One thing about our health care system in Nova Scotia: It produces good reports on what to do. It's doing it that's the problem. Now, at the end of a string of studies going back a decade and a half, the one by Dr. John Ross on emergency care nails it once and for all. If nothing happens now, we're really in trouble.
Let's define "we." The challenge Ross lays down is not just to the Department of Health and the administrators, doctors and nurses down the line. It's also to what communities and individuals must do to ultimately make things work properly. It should be read by as many people as possible. It's in down-to-earth language, with a close-up and sensitive touch, and explains better than ever before how the health system works -- and doesn't work. It's an education in itself. To find it, bring up Government of Nova Scotia on the Internet and go to the Health Department. DoH should also spread paper copies as far as it can -- in hospitals, Access Nova Scotia, libraries and elsewhere.
It's not that Ross comes up with a bold new direction. What to do about the big problem, of which overcrowded emergency rooms are the ultimate symptom, has been known for some time. ERs have become catch-alls for everything, and only a tiny fraction of their business is actually emergencies. The rest of the system has to be geared to draw the non-emergencies away, take the overflow of real ones, and reduce the bad habits that get people needlessly to the doctor to begin with.
Rather, Ross gets into the guts of it with specifics on how it can be done, drawing from interviews with medical people from one end of the province to the other, his own experience, and innovations elsewhere -- and some right here in Nova Scotia. For example, the Cape Breton Regional Hospital has relieved its ER greatly by ordering four of its other units to keep a bed free at different times of day to take ER patients -- an illustration of the need to have hospitals operating as one unit instead of as an inefficient bunch of separate units as most apparently do.
But beyond administrative changes, there are the really tricky bits.
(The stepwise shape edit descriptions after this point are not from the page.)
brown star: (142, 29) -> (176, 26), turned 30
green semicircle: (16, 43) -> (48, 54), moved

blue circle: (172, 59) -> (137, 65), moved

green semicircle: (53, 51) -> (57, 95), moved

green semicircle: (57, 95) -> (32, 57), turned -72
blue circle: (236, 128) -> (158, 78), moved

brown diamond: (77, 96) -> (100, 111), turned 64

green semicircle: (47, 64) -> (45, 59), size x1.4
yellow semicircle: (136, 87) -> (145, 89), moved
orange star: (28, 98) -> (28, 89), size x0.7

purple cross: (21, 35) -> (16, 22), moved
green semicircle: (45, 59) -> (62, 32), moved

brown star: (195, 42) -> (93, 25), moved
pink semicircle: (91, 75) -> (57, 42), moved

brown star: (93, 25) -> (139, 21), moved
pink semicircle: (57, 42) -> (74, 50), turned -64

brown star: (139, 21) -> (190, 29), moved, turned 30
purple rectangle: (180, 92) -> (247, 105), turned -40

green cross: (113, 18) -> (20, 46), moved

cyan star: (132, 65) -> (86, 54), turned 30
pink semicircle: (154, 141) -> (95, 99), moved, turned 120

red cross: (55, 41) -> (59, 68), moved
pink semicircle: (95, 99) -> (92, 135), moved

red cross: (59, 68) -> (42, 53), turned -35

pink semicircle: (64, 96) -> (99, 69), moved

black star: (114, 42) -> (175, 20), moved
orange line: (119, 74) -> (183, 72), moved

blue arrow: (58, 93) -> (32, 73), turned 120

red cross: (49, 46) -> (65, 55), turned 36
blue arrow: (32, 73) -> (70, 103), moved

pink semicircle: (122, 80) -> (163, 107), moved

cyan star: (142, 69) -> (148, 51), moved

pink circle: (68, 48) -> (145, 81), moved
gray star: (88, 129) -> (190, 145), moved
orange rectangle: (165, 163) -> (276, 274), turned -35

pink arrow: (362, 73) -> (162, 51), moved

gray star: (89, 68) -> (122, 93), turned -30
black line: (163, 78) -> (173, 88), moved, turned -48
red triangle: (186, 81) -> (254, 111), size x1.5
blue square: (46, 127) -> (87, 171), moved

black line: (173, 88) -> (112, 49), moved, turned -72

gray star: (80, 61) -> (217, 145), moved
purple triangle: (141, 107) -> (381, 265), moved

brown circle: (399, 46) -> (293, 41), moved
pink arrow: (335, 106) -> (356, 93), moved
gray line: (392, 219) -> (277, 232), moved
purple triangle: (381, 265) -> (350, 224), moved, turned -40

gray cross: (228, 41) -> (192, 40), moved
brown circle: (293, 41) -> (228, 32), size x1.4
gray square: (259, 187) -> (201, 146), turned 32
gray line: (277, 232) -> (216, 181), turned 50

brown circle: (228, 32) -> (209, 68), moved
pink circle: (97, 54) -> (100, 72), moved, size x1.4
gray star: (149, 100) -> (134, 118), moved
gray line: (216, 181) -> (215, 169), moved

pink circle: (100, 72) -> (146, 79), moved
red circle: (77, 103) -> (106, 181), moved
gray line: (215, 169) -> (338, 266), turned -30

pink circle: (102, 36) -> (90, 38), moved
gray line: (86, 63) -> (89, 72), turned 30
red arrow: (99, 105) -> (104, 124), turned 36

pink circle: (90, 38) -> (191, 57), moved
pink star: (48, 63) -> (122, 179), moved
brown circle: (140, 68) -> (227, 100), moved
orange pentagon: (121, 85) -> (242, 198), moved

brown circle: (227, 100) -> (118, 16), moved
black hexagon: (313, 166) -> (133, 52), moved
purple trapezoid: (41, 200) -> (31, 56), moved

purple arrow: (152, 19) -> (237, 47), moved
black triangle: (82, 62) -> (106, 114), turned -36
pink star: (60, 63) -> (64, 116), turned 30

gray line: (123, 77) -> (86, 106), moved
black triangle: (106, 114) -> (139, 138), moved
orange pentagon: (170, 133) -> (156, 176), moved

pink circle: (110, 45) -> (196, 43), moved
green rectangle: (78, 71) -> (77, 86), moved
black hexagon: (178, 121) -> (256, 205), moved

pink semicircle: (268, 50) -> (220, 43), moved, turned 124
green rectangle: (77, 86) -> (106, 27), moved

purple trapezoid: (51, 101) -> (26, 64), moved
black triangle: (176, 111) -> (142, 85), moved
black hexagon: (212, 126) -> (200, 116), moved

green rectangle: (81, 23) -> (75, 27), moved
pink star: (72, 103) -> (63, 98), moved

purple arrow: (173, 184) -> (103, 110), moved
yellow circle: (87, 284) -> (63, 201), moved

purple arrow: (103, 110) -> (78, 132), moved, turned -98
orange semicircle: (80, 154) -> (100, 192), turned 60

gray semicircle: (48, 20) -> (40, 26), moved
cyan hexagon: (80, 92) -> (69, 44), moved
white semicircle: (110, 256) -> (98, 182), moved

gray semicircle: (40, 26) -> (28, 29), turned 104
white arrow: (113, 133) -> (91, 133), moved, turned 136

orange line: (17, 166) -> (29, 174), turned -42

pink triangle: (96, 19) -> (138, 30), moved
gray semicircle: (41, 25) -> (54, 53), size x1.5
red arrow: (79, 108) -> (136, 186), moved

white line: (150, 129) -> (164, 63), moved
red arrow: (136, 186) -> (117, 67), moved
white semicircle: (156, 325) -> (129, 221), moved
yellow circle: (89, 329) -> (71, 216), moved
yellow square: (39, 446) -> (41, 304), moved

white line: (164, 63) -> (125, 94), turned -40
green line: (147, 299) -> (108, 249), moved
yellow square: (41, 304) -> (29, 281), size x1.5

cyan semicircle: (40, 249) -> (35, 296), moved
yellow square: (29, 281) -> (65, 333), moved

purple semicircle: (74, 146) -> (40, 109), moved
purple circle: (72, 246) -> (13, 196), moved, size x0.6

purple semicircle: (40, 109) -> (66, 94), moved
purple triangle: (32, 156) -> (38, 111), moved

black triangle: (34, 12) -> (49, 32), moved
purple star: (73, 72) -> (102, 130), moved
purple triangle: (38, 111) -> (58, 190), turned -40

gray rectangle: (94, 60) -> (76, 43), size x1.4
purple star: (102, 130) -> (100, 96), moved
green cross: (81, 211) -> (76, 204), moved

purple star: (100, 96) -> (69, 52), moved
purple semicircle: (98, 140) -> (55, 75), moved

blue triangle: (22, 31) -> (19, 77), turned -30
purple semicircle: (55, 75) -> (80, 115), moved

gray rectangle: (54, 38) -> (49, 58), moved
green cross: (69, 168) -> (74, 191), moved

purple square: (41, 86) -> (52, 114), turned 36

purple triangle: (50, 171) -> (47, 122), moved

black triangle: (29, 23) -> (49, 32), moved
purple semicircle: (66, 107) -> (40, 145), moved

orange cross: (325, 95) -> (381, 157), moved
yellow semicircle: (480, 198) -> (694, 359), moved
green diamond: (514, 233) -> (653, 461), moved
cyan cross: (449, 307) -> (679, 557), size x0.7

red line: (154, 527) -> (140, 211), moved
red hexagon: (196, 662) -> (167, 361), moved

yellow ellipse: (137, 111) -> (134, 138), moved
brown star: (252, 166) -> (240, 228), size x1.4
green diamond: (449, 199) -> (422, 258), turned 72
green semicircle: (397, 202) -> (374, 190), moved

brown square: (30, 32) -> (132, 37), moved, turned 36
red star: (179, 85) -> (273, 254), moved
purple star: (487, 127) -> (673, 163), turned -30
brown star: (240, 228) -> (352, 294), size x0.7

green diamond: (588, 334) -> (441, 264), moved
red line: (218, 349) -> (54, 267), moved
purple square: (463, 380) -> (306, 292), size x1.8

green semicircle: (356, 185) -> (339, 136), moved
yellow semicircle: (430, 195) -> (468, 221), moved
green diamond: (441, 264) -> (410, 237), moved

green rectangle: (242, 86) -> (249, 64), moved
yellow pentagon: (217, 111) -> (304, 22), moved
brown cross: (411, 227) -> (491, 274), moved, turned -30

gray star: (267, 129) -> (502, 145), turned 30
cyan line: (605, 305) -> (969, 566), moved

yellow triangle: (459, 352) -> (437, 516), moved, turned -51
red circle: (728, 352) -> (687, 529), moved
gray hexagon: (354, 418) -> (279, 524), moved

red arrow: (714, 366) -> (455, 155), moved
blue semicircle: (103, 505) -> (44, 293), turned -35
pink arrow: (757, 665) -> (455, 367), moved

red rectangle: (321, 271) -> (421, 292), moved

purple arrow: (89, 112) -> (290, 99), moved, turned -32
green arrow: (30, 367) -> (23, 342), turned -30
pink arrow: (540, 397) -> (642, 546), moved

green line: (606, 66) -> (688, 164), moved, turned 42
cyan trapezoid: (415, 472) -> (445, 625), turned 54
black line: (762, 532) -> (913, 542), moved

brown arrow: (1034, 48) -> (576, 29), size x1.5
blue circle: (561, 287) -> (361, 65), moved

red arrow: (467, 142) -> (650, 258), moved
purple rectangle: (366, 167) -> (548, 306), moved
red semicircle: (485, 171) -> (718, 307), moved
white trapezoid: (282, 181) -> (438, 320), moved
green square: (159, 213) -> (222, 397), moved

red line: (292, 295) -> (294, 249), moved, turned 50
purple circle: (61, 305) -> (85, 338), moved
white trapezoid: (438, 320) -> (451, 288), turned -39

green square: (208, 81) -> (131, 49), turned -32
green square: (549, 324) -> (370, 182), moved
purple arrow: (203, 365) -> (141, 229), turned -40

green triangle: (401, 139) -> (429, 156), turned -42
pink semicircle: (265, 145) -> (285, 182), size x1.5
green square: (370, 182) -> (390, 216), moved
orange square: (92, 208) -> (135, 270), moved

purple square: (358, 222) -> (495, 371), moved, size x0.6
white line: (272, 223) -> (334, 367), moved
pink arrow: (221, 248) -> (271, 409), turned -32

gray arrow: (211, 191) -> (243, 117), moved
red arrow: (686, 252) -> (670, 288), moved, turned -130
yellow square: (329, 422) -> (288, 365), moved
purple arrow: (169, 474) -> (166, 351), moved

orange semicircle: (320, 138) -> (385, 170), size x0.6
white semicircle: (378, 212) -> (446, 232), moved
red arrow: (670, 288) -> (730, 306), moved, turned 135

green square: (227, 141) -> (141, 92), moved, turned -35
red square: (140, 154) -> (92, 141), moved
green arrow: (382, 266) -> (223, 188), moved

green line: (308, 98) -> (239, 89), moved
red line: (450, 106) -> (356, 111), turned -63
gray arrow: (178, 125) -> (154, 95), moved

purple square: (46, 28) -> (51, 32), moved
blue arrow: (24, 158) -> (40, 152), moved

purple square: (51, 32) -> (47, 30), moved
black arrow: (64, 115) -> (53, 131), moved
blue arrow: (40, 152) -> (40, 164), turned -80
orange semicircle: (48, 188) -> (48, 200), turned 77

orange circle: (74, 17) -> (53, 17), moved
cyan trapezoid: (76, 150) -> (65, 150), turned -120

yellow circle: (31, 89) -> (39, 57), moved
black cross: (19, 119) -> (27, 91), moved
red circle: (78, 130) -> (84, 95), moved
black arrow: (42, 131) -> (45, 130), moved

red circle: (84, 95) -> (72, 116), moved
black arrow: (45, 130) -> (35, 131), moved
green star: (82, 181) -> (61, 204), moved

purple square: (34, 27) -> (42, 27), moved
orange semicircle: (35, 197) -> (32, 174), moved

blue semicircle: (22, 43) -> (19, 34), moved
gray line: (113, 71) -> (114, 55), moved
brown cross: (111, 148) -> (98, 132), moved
One of these is the way doctors are paid. This is a tough one, but Ross wants that changed with the aim of producing better public health outcomes. "As it is, many doctors operate as independent corporations not directly accountable to anyone," which militates against the collaborative medicine involving other health providers he says is necessary.
He notes that the American trend of doctors ordering extra -- and by implication, unnecessary -- tests to avoid lawsuits and complaints has arrived. This is costly, and the problem of limiting doctors' legal liability is fraught with problems, but it must be done. Beyond that, he says, "the lack of accountability for how tests and treatments are ordered is equally problematic" -- there's no measurement of the health outcomes of what we're doing. That, too, is a pressing need, as many medical experts have been insisting for some time. (As one physician told me a while back, "I can easily spend $100,000 on one 80-year-old who shows up with multiple morbidities without knowing if any of it will do any good.")
Then there's palliative care. This one's really sticky, and Ross says only that there should be "support for doctors to provide palliative care when medical treatment is not indicated." The wider medical literature indicates that the last six months of life are the most expensive. Huge resources are spent on tests and treatments for the elderly at the end of life when the patient should merely be made more comfortable. When this decision is made, and according to which standards, is perhaps the ultimate hard question.
Then there's the role of you and me and our bad habits. Even a perfectly functioning medical system would not likely keep up with those. The report insists that the system be geared to "better health outcomes." Nova Scotia has among the country's worst rates of obesity, diabetes, smoking, etc., but we're not alone. Similar rises, epidemic in the U.S., are being reported from as far as China and Nigeria. There are studies that say half the incidence of most chronic diseases, even dementia and Alzheimer's, are the products of poor lifestyles. A recent one says even one soft drink a day increases your chances of diabetes by 16 per cent. Let's say that reforming the health system is only half of it. Reforming ourselves is the other half.
Ross found a "non-system" of "multiple specialty groups that do not communicate with each other; multiple delays and hand-offs (of patients), partial data, little accountability, and in the end little evidence that all these investments and activities produce the desired outcomes."
But the report is not a downer. It's a call to action. Ross declares himself "gratified and humbled" by the competence of the people he interviewed throughout the province and their determination to make the system better. "I can say with certainty that the solutions are out there," he says -- but only if the elements of reform he outlines are acted on immediately. Otherwise, the Nova Scotia health system "is nearing the end of its sustainable path." It's now or never.